De Commissie stelt vast dat verzoeker reeds een voorkeursbeleid voor
vrouwen voert, dat per afdeling of dienst is gespecificeerd. Verzoeker
wees bijvoorbeeld op het – verschillende- voorkeursbeleid voor de
technische diensten en de Bestuursdienst. Ook bij ontslag of overplaatsing
bij reorganisatie zal een afwijking van de gebruikelijke volgorde ten
gunste van vrouwen slechts dan rechtsgeldig geschieden, indien er sprake
is van een aantoonbare achterstand van vrouwen in de desbetreffende
functie(soort) of dienst. Bovendien zal het afwijken van de volgorde
geschikt en noodzakelijk moeten zijn om de achterstandspositie van vrouwen
bij de instroom of de doorstroming in de organisatie daadwerkelijk op te
heffen. Ten slotte zal het voorkeursbeleid uit zijn aard tijdelijk kunnen
zijn: voorzover en zolang er een aantoonbare achterstand bestaat.
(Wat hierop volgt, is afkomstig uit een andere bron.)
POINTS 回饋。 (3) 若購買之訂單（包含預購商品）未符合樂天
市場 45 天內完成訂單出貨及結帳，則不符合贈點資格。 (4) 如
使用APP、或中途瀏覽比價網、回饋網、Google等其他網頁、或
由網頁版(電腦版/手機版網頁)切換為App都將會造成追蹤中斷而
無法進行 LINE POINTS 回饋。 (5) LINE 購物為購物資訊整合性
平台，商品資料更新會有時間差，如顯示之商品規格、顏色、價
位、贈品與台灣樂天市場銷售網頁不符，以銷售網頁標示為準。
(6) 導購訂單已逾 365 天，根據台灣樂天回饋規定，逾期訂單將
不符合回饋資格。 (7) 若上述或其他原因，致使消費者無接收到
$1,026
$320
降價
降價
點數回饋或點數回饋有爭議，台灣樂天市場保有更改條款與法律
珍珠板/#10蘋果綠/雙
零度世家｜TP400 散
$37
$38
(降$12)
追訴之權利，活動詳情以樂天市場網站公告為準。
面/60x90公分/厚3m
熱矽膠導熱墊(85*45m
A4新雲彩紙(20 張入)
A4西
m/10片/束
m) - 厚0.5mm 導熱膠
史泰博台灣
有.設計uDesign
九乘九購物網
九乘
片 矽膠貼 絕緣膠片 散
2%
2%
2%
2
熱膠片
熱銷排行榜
Onder
deze (strikte) voorwaarden zal in het kader van voorkeursbeleid inbreuk
maken op de ontslag- of overplaatsingsvolgorde geen strijd opleveren met
de WGB.

5. HET OORDEEL VAN DE COMMISSIE

De Commissie spreekt als haar oordeel uit dat Gedeputeerde Staten van
Noord-Holland te Haarlem bij het bepalen van een rangorde voor ontslag of
overplaatsing: – indirect onderscheid naar geslacht maakt bij toepassing
van het criterium 35 of meer dienstjaren, in strijd met artikel 1a Wet
gelijke behandeling van mannen en vrouwen; – indirect onderscheid naar
geslacht maakt bij toepassing van het criterium ononderbroken dienstjaren,
in strijd met artikel 1a Wet gelijke behandeling van mannen en vrouwen;
– geen onderscheid naar geslacht maakt in strijd met artikel 1a Wet
gelijke behandeling van mannen en vrouwen, bij toepassing van het
voorgenomen voorkeursbeleid, aangezien dit onderscheid gebaseerd is op en
in overeenstemming is met artikel 5 lid 1 Wet gelijke behandeling van
mannen en vrouwen, mits toegepast onder de hiervoor genoemde voorwaarden.

Aldus vastgesteld op 5 november 1993 naar aanleiding van de behandeling
in raadkamer d.d. 28 september 1993.

Rechters

mw mr Y. Telenga, mw mr M. de Rooij, mw drs J.A.M. Stolwijk, mw mrG.L.M. Lenssen.